Russia’s Congressional finance committee chairman, Anatoly Aksakov, said the country is moving to greenlight international trade in cryptocurrency within the next month, according to a report by national news agency TASS.
"In January, we want to legalize cryptocurrencies to ensure foreign trade activities," Aksakov said, per a translated version of the report.
The chairman highlighted that although Russia is taking steps to allow bitcoin and cryptocurrency payments for imports, there are no plans to encourage similar usage of the burgeoning assets within the boundaries of the nation’s territory.
"The circulation of cryptocurrencies as a means of payment on the territory of Russia will be prohibited, and liability will be prescribed in this regard," he reportedly stated. "But to pay for foreign trade transactions, we still assume the possibility of using cryptocurrencies, for example, for parallel imports."
Russian officials have teased at this possibility for almost a year, following an intense package of Western sanctions deployed in the wake of the nation’s invasion of Ukraine.
Russia laid out a roadmap for bitcoin regulation in January 2022, and the Ministry of Finance submitted a proposal in the following month. Around the same time, U.S. President Biden announced the first tranche of Russian sanctions, blocking five of the biggest Russian banks and freezing all the assets they held in America. One month later, Russia said it was open to selling natural gas for bitcoin.
"There can be a variety of currencies, and that’s a standard practice.
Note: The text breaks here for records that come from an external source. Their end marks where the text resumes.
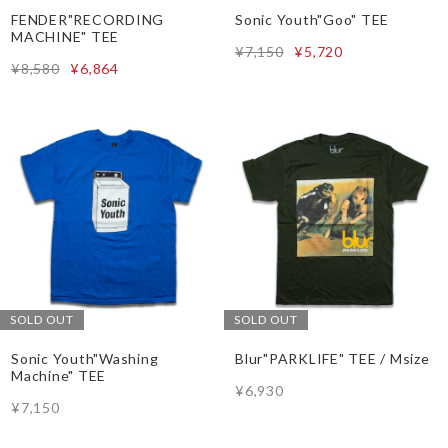
FENDER"RECORDING
Sonic Youth"Goo" TEE
MACHINE" TEE
¥7,150
¥5,720
¥8,580
¥6,864
SOLD OUT
SOLD OUT
Sonic Youth"Washing
Blur"PARKLIFE" TEE / Msize
Machine" TEE
¥6,930
¥7,150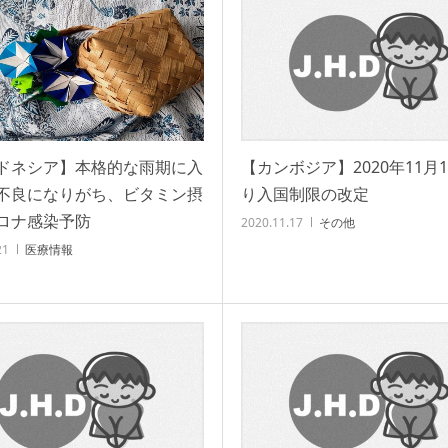
ドネシア】本格的な雨期に入
【カンボジア】2020年11月
不良になりがち、ビタミン摂
り入国制限の改定
ロナ感染予防
2020.11.17
その他
21
医療情報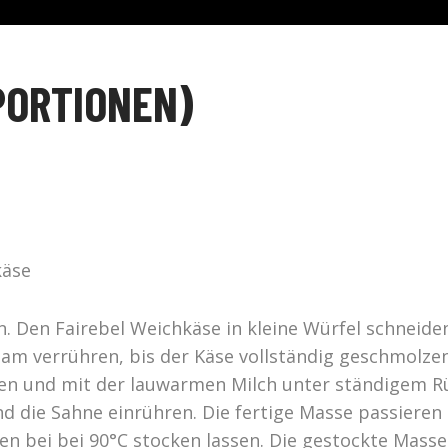
PORTIONEN)
käse
n. Den Fairebel Weichkäse in kleine Würfel schneide
am verrühren, bis der Käse vollständig geschmolzen
gen und mit der lauwarmen Milch unter ständigem 
 die Sahne einrühren. Die fertige Masse passieren 
fen bei bei 90°C stocken lassen. Die gestockte Mass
If they want bitcoin, we will trade in bitcoin," the chairman of the country’s Congressional energy committee, Pavel Zavalny, said in a press conference at the time.
Soon, the idea gained steam and different areas of Russia’s government began endorsing it. In April, the country’s tax authority proposed a change to the local cryptocurrency bill to let entities accept cryptocurrency as payment in foreign trade. By May, the matter was being "actively discussed" in Russia.
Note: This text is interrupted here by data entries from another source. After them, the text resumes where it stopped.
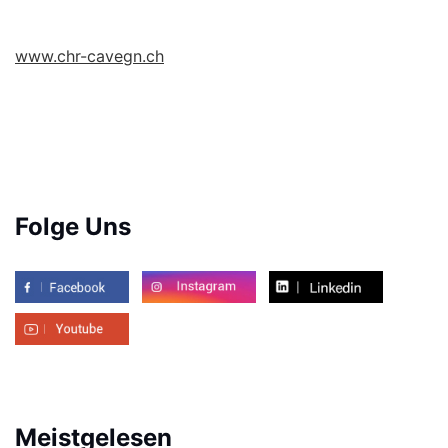
www.chr-cavegn.ch
Folge Uns
Meistgelesen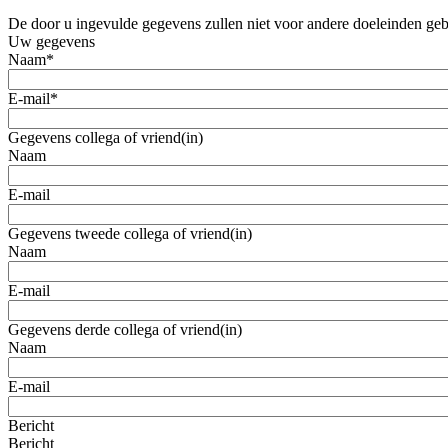
De door u ingevulde gegevens zullen niet voor andere doeleinden ge
Uw gegevens
Naam
*
E-mail
*
Gegevens collega of vriend(in)
Naam
E-mail
Gegevens tweede collega of vriend(in)
Naam
E-mail
Gegevens derde collega of vriend(in)
Naam
E-mail
Bericht
Bericht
The Bank of Russia, which was hardest government body to be convinced given its previous calls for a complete ban on bitcoin and cryptocurrency, first nodded to the possibility of allowing bitcoin payments for international settlement in June. In September, Russia’s central bank agreed with the Ministry of Finance that it would be "impossible to do without cross-border settlements in cryptocurrency."
Now, as the year draws to a close, the legal basis to allow such payments is about to become a reality, per the TASS report.